Background
Investors Title Company is a holding company and trades
under the symbol ITIC on the NASDAQ exchange.
ITIC is a small-cap residential and commercial title insurance company
that operates as one reporting segment through two companies, Investors Title
Insurance Company (ITIC) and National Investors Title Insurance Company
(NITIC). NITIC was acquired in 1983 and
had formally been known as Northeast Investors Title Insurance Company. At a
recent market cap in the high 300M range, ITIC has a relatively light trading volume
at just under 5000 shares daily.
Although ITIC is a small player in the (US) national title insurance
market, its ability to generate high margins, a growing presence in
regional markets, a family-based ownership structure, generous dividend payouts, and
growth patterns are all factors that initially attracted me to invest in this company. Each factor will be explored
in greater detail below in the investment thesis. This write-up is intended to help solidify my
case for investment in ITIC. I expect
this company to perform over a longer-term investment period of 5-10 years and
provide an annual return ranging from 5-10%.

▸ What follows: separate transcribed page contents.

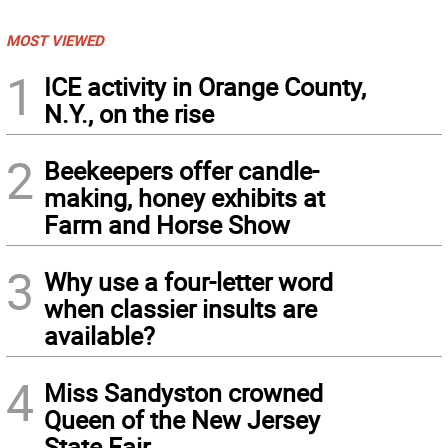
MOST VIEWED
1
ICE activity in Orange County,
N.Y., on the rise
2
Beekeepers offer candle-
making, honey exhibits at
Farm and Horse Show
3
Why use a four-letter word
when classier insults are
available?
4
Miss Sandyston crowned
Queen of the New Jersey
State Fair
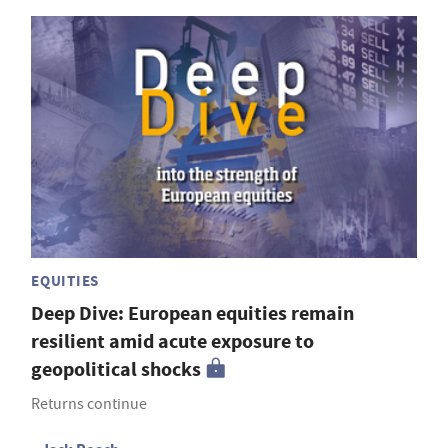
EQUITIES
Deep Dive: European equities remain
resilient amid acute exposure to
geopolitical shocks
Returns continue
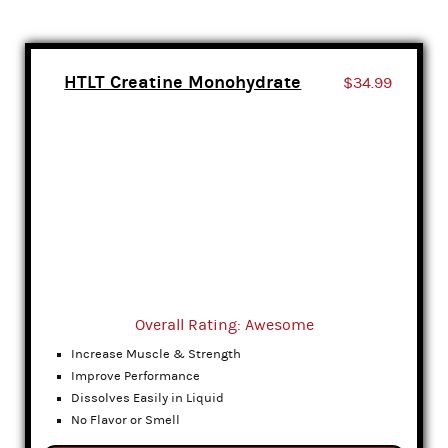
HTLT Creatine Monohydrate
$34.99
Overall Rating: Awesome
Increase Muscle & Strength
Improve Performance
Dissolves Easily in Liquid
No Flavor or Smell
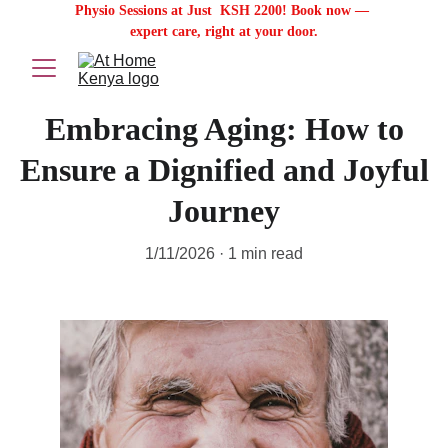
Physio Sessions at Just  KSH 2200! Book now — 
expert care, right at your door.
Embracing Aging: How to
Ensure a Dignified and Joyful
Journey
1/11/2026
1 min read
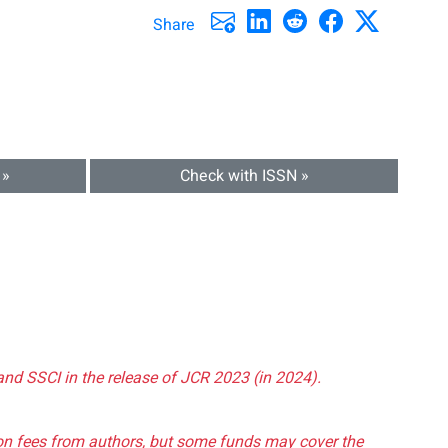
Share
 »
Check with ISSN »
and SSCI in the release of JCR 2023 (in 2024).
tion fees from authors, but some funds may cover the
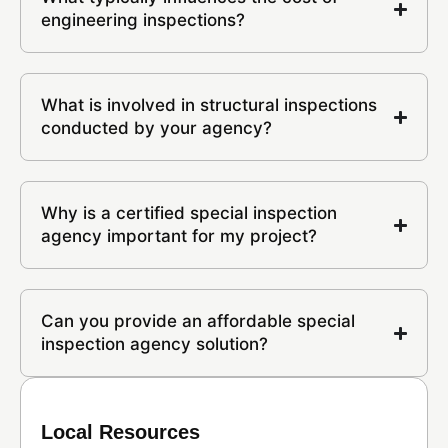
engineering inspections?
What is involved in structural inspections
conducted by your agency?
Why is a certified special inspection
agency important for my project?
Can you provide an affordable special
inspection agency solution?
Local Resources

The company's stock was purchased at a smaller than normal discount
(approx. 20%) to my estimate of fair value, which is primarily based on its
book value multiple. While I’m typically
looking for companies selling at deeper discounts, ITIC provides enough
downside protection to justify the lower expected returns.
Investment Thesis
Title insurance is a mandatory part of real estate
transactions in the US. Most buyers of title insurance only become aware of its need through the home buying process. Since title insurance is tied to real estate transactions, home building and refinancing are directly proportional to the number of policies written and revenues of title
insurance companies in the US. While ITIC’s
performance has certainly been influenced by the overall level of activity in
home buying (and refinancing), it has been profitable since 1984 in all but two
years (1992 & 2008). In each of the
two losing years, the losses were relatively minor at just over $1M. This performance and a very conservative
capital structure provides a reasonable assurance that even under distressed
housing market conditions, ITIC is not likely to suffer a solvency crisis.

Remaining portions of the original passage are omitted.